**Problem description**
For the string "Goshawk", search the entries below and copy every line where it appears.

(Dataset entries)
━━━━━━━━━━

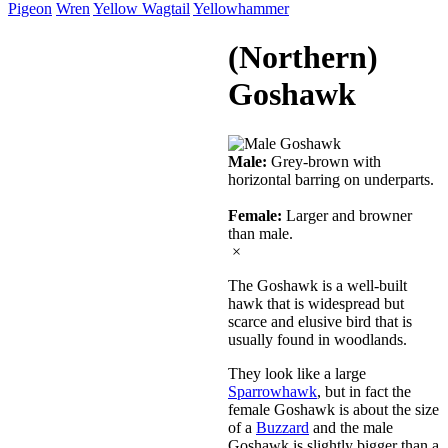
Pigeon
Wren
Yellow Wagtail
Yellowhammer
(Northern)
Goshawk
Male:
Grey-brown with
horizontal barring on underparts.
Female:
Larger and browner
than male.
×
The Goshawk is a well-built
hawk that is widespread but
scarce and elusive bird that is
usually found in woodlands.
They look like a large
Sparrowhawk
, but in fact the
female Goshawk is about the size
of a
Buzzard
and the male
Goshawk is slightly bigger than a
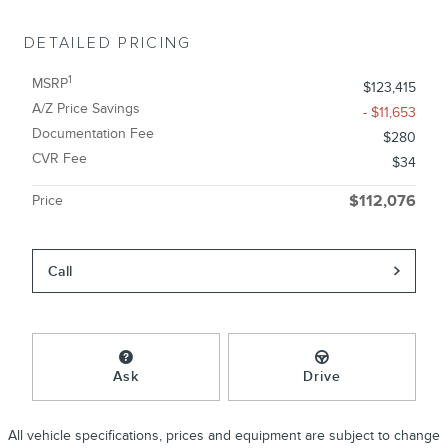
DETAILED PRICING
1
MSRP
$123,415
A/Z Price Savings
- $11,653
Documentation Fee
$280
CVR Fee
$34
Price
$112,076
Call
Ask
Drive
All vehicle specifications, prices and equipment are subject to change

━━━━━━━━━━

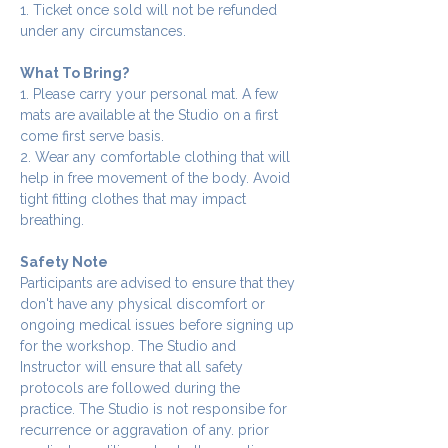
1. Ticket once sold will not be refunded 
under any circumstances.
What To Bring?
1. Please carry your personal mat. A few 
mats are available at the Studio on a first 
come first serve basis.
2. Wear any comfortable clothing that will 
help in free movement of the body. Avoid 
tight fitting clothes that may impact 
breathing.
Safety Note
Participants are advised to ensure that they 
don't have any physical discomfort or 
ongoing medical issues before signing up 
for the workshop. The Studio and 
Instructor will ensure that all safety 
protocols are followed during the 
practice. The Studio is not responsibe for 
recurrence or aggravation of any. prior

━━━━━━━━━━

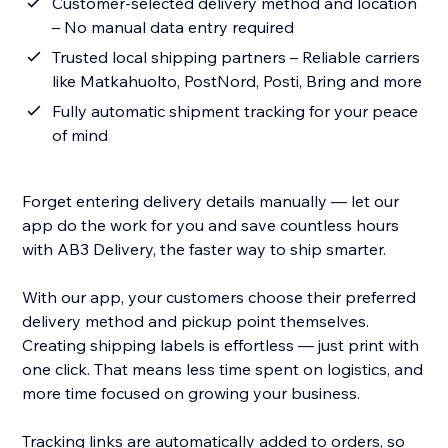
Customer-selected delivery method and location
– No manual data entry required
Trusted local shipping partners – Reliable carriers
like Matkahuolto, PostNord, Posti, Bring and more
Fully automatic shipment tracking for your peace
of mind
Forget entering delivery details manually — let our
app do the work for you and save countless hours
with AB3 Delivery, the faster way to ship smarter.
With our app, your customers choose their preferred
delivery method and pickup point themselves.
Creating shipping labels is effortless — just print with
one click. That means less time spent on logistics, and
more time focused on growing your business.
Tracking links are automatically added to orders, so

━━━━━━━━━━

**Your response**
Goshawk
The Goshawk is a well-built
female Goshawk is about the size
Goshawk is slightly bigger than a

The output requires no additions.